Since the sixties, numerous social scientists have penned a variety of treatises on the impact of employment insurance on work motivation. One frequently cited example is Atlantic Canada where observers have noted the region has sometimes experienced the paradox of both high unemployment rates and labour shortages due to the unanticipated effects of generous seasonal Employment Insurance benefits. As usual in this clash of empiricism and political expedience there have been no definitive conclusions. And so it may remain that there will continue to be near total absence of informed policy analysis in the linkage of money and human motivation at the lower end of the economic continuum. While most of this current discussion has been focused on programs such as employment insurance and the temporary worker program, the guaranteed annual income is about to be lumped into the mix of contrasting opinions.
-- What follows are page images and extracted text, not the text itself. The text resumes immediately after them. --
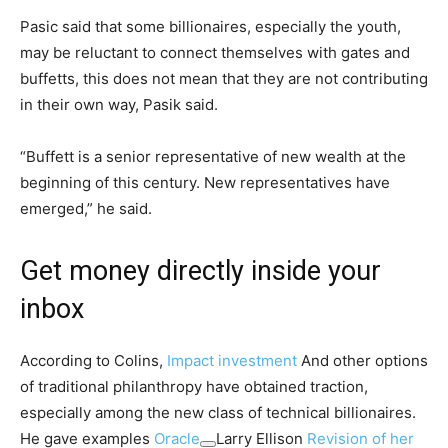
Pasic said that some billionaires, especially the youth,
may be reluctant to connect themselves with gates and
buffetts, this does not mean that they are not contributing
in their own way, Pasik said.
“Buffett is a senior representative of new wealth at the
beginning of this century. New representatives have
emerged,” he said.
Get money directly inside your
inbox
According to Colins,
Impact investment
And other options
of traditional philanthropy have obtained traction,
especially among the new class of technical billionaires.
He gave examples
Oracle
Larry Ellison
Revision of her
Pierre Trudeau’s government experiment in a guaranteed annual income in Dauphin, Manitoba and similar experiments in the United States were undertaken many years ago, but these experiments were too short-term to offer many insights on human motivation and economic dependency. Furthermore, there was no sustained attempt to analyze the findings from these social experiments. Fortunately, an 18th century English legislative initiative provides a clearly defined analysis on the impact of long-term guaranteed financial support affecting both human motivation and labour market mobility. While governments and laws may come and go, human motivation remains similar across generations. Consistent with the view that there is very little new under the sun, social support legislation called the Speenhamland Law was initiated in England 1795-1834. The impact of this policy was analyzed by the noted social historian, Karl Polanyi in his book The Great Transformation.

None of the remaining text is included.